2013 year-end reserves are presented on a three-stream basis, and year-end 2012 reserves are recalculated to reflect three-stream volumes for comparability. NGL volumes are converted to an oil equivalent based on 42 gallons per barrel and compared to overall gas equivalent production based on a 1 barrel to 6 Mcf ratio.

(43)

43

Forward-Looking & Other Cautionary Statements

NON-GAAP MEASURES:

EBITDAX - is a non-GAAP financial measure. It is presented because management believes that it is useful to an investor for evaluating the Company’s operating performance. This is a widely used measure by investors in the oil and gas industry to measure a company’s operating performance without regard to items excluded from the calculation of such term, which can vary substantially from company to company depending upon accounting methods and book value of assets, capital structure and the method by which assets were acquired, among other factors. There are significant limitations to using EBITDAX as a measure of performance, including the inability to analyze the effect of certain recurring and non-recurring items that materially affect net income or loss, the lack of comparability of results of operations of different companies and the different methods of calculating EBITDAX reported by different companies.
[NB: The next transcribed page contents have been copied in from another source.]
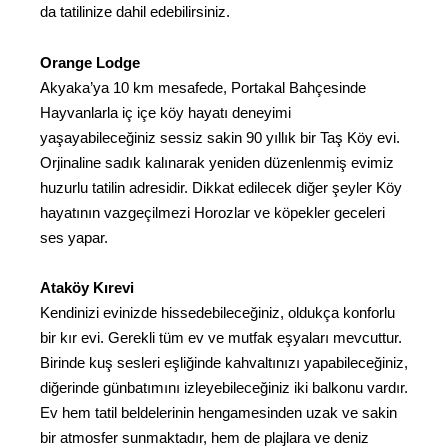
da tatilinize dahil edebilirsiniz.
Orange Lodge
Akyaka’ya 10 km mesafede, Portakal Bahçesinde
Hayvanlarla iç içe köy hayatı deneyimi
yaşayabileceğiniz sessiz sakin 90 yıllık bir Taş Köy evi.
Orjinaline sadık kalınarak yeniden düzenlenmiş evimiz
huzurlu tatilin adresidir. Dikkat edilecek diğer şeyler Köy
hayatının vazgeçilmezi Horozlar ve köpekler geceleri
ses yapar.
Ataköy Kırevi
Kendinizi evinizde hissedebileceğiniz, oldukça konforlu
bir kır evi. Gerekli tüm ev ve mutfak eşyaları mevcuttur.
Birinde kuş sesleri eşliğinde kahvaltınızı yapabileceğiniz,
diğerinde günbatımını izleyebileceğiniz iki balkonu vardır.
Ev hem tatil beldelerinin hengamesinden uzak ve sakin
bir atmosfer sunmaktadır, hem de plajlara ve deniz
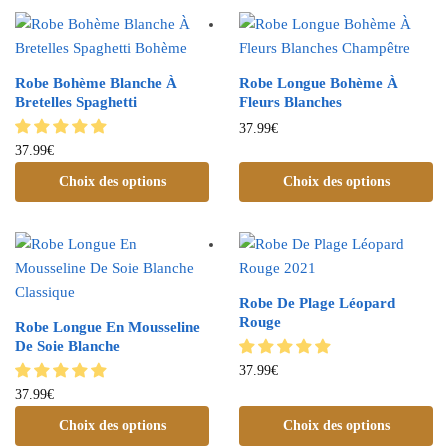
Robe Bohème Blanche À
Robe Longue Bohème À
Bretelles Spaghetti
Fleurs Blanches
37.99
€
37.99
€
Choix des options
Choix des options
Robe De Plage Léopard
Rouge
Robe Longue En Mousseline
De Soie Blanche
37.99
€
37.99
€
Choix des options
Choix des options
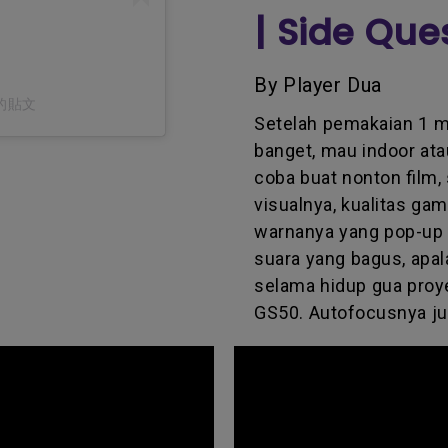
| Side Que
By Player Dua
享的貼文
Setelah pemakaian 1 m
banget, mau indoor at
coba buat nonton film, 
visualnya, kualitas ga
warnanya yang pop-up 
suara yang bagus, apal
selama hidup gua proye
GS50. Autofocusnya j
The Company’s calculation of EBITDAX is discretionary cash flow plus cash interest expense and cash tax expense added back.
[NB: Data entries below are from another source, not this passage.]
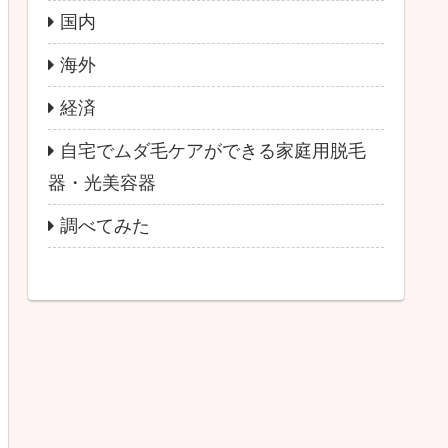
国内
海外
経済
自宅でムダ毛ケアができる家庭用脱毛
器・光美容器
調べてみた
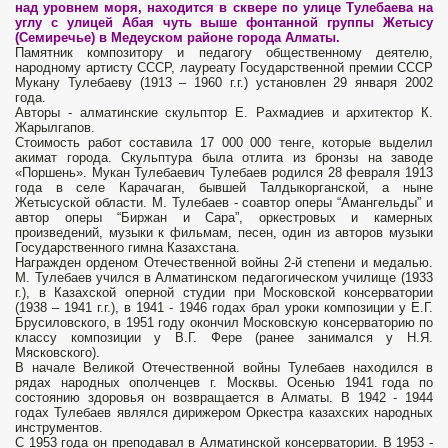
над уровнем моря, находится в сквере по улице Тулебаева на
углу с улицей Абая чуть выше фонтанной группы Жетысу
(Семиречье) в Медеуском районе города Алматы.
Памятник композитору и педагогу общественному деятелю,
народному артисту СССР, лауреату Государственной премии СССР
Мукану Тулебаеву (1913 – 1960 г.г.) установлен 29 января 2002
года.
Авторы - алматинские скульптор Е. Рахмадиев и архитектор К.
Жарылгапов.
Стоимость работ составила 17 000 000 тенге, которые выделил
акимат города. Скульптура была отлита из бронзы на заводе
«Поршень». Мукан Тулебаевич Тулебаев родился 28 февраля 1913
года в селе Карачаган, бывшей Талдыкорганской, а ныне
Жетысуской области. М. Тулебаев - соавтор оперы “Амангельды” и
автор оперы “Биржан и Сара”, оркестровых и камерных
произведений, музыки к фильмам, песен, один из авторов музыки
Государственного гимна Казахстана.
Награжден орденом Отечественной войны 2-й степени и медалью.
М. Тулебаев учился в Алматинском педагогическом училище (1933
г.), в Казахской оперной студии при Московской консерватории
(1938 – 1941 г.г.), в 1941 - 1946 годах брал уроки композиции у Е.Г.
Брусиловского, в 1951 году окончил Московскую консерваторию по
классу композиции у В.Г. Фере (ранее занимался у Н.Я.
Мясковского).
В начале Великой Отечественной войны Тулебаев находился в
рядах народных ополченцев г. Москвы. Осенью 1941 года по
состоянию здоровья он возвращается в Алматы. В 1942 - 1944
годах Тулебаев являлся дирижером Оркестра казахских народных
инструментов.
С 1953 года он преподавал в Алматинской консерватории. В 1953 -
RESERVE and RESOURCE DISCLOSURE -The SEC permits oil and gas companies to disclose proved, probable and possible reserves in their filings with the SEC. The Company does not plan to include probable and possible reserve estimates in its filings with the SEC.
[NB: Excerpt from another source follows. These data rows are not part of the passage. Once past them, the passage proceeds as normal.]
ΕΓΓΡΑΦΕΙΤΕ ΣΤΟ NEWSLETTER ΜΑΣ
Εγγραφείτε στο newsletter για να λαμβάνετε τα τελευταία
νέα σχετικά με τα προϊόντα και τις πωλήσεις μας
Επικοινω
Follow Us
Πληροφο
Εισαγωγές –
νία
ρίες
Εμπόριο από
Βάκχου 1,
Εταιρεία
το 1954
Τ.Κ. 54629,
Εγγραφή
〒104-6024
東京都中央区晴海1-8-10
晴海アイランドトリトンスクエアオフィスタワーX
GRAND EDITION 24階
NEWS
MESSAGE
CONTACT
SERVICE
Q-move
We may use certain terms, such as “risked resources,” that the SEC’s guidelines strictly prohibit us from including in filings with the SEC. The calculation of risked resources, and any other estimates of reserves and resources that are not proved, probable or possible reserves are not necessarily calculated in accordance with SEC guidelines. Our estimate of risked resources is not prepared or reviewed by third party engineers, is determined using strip pricing, which we use internally for planning and budgeting purposes, and may differ from an un-risked estimate of proved, probable and possible reserves. The Company’s estimate of risked resources is provided in this release because management believes it is useful, additional information that is widely used by the investment community in the valuation, comparison and analysis of companies; however, the Company’s estimate of risked resources may not be comparable to similar metrics provided by other companies. Investors are urged to consider closely the disclosure in our Annual Report on Form 10-K for the year ended December 31, 2013, available on the Company’s website at www.billbarrettcorp.com or from the corporate offices at 1099 18th Street, Suite 2300, Denver, CO 80202. You can also obtain this form from the SEC by calling 1-800-SEC-0330 or at www.sec.gov.

FINDING AND DEVELOPMENT COST – Finding and development cost is a non-GAAP metric commonly used in the exploration and production industry. Calculations presented by the Company are based on costs incurred, as adjusted by the Company, divided by reserve additions and are unaudited.